↓↓↓
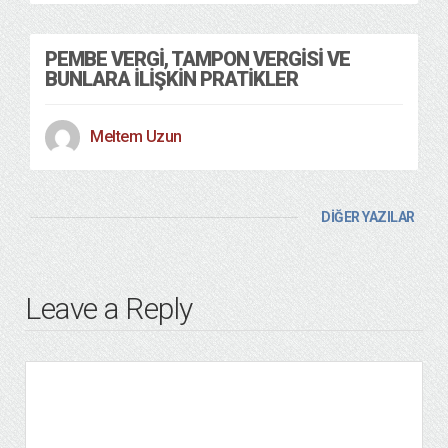
PEMBE VERGİ, TAMPON VERGİSİ VE
BUNLARA İLİŞKİN PRATİKLER
Meltem Uzun
DİĞER YAZILAR
Leave a Reply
↑↑↑
Pictures in the listing above must be skipped; everything else should be copied exactly.

:: Written reply ::
PEMBE VERGİ, TAMPON VERGİSİ VE
BUNLARA İLİŞKİN PRATİKLER
Meltem Uzun
DİĞER YAZILAR
Leave a Reply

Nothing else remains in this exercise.